04/20/2024

Wales News Online

Local & National News for Wales

TRIBUTES to a former councillor and Lord Mayor of Swansea have been paid by family members and politicians.

John Davies, who died aged 74, was a councillor between 1983 and 1996 and then again from 1995 to 2012.

He served as cabinet member for social services and was Lord Mayor in 1999-2000.

Mr Davies was the middle of three brothers and spent his first six years at the Elysium buildings, High Street, before the family moved to a new council house on Clwyd Road, Penlan.

There he discovered a passion for football, made life-long friends, and attended the former Penlan Multilateral School before going to university – the first person in his family to do so – to study politics and economics.

His younger brother Robert Francis-Davies – a long-serving Swansea councillor himself – described John as a hard-working, cautious person who never missed a day at school.

He said John was part of a lucky school group who attended the 1960 Rome Olympics and were introduced to something that wasn’t staple fare in Penlan at the time – wine at the dinner table.

John and his pals formed a football team called Conway Rovers, with John adopting the nickname Willis – named after Swansea City player Arthur Willis – because there were two other John Davieses in the team.

He went on to work for the Department of Health and Social Security in Neath Port Talbot and became branch secretary of a civil service trade union, through which he met his wife Sarah, who was chairman of the union’s Swansea branch.

They married in 1989 – for both it was their second marriage – and had a daughter, Rachel, a year later.

Mrs Davies said they enjoyed their jobs in the old DHSS, which is now the Department for Work and Pensions.

“It wasn’t life or death but it was money for people who were on the breadline anyway,” she said.

The couple lived in the Mansion House, Ffynone, during their year as Lord Mayor and Lady Mayoress, ferrying Rachel to primary school in Morriston and attending all sorts of functions and receptions.

Mrs Davies recalled: “The public rooms were obviously lovely – they were for entertaining visitors from abroad – but the flat upstairs was fairly basic.

“But we had a housekeeper, who was lovely, because there were so many functions – four or five a day at least.”

Mr Davies was diagnosed with Parkinson’s disease in 2008.

“It was slow to start with, as the years went by it became debilitating and then overwhelming,” said Mrs Davies, of Ynysforgan. “It is a horrible disease.”

Mr Davies passed away on Christmas Day 2020, leaving his wife, daughter Rachel, brother Robert, and Rachel’s sons Kaden, 12, and Jegan, 8.

“John was funny, he was intelligent, and he always seemed to know the right thing to do,” said Mrs Davies.

Speaking at full council last Thursday presiding member, Cllr Des Thomas, described Mr Davies as a dear friend.
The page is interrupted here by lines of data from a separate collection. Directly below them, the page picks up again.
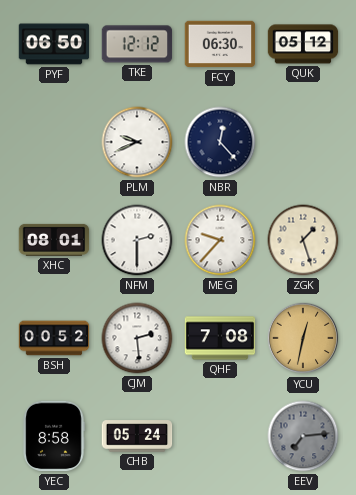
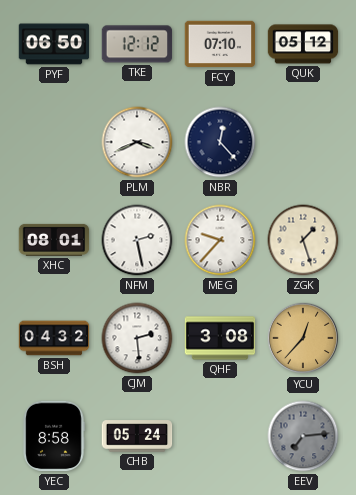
FCY: 06:30 -> 07:10
PLM: 9:41 -> 3:41
NFM: 2:30 -> 2:28
BSH: 00:52 -> 04:32
QHF: 7:08 -> 3:08
YCU: 12:32 -> 12:37
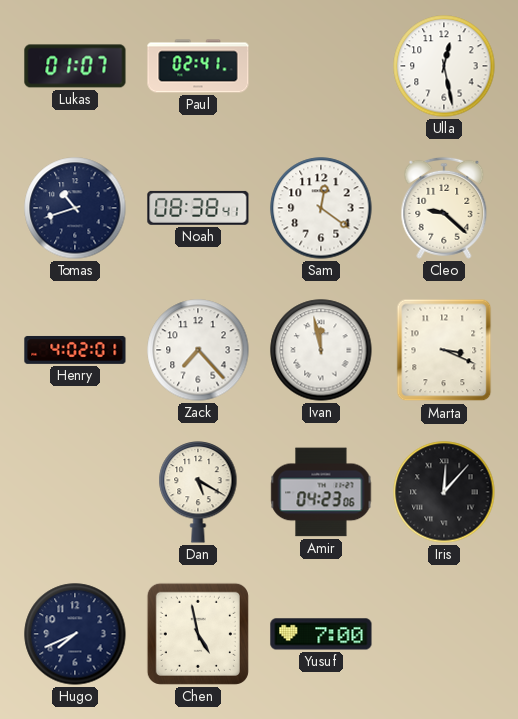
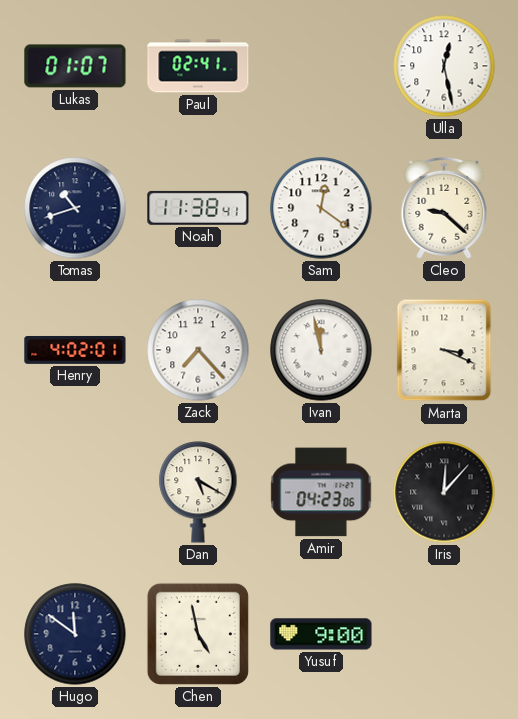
Noah: 08:38 -> 11:38
Hugo: 7:41 -> 11:51
Yusuf: 7:00 -> 9:00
Council leader Rob Stewart said he was a hugely influential character and outstanding cabinet member.

“John represented the best of everything we aspire to be,” he said.

Opposition leader, Lib-Dem councillor Chris Holley, said Mr Davies would help at any time he could and was a credit to Swansea when Lord Mayor.

Conservative councillor Paxton Hood-Williams said when he was elected, Mr Davies had a fine reputation as cabinet member for social services.

“As I got to know him I found he was a very kind and considerate person as well,” he said.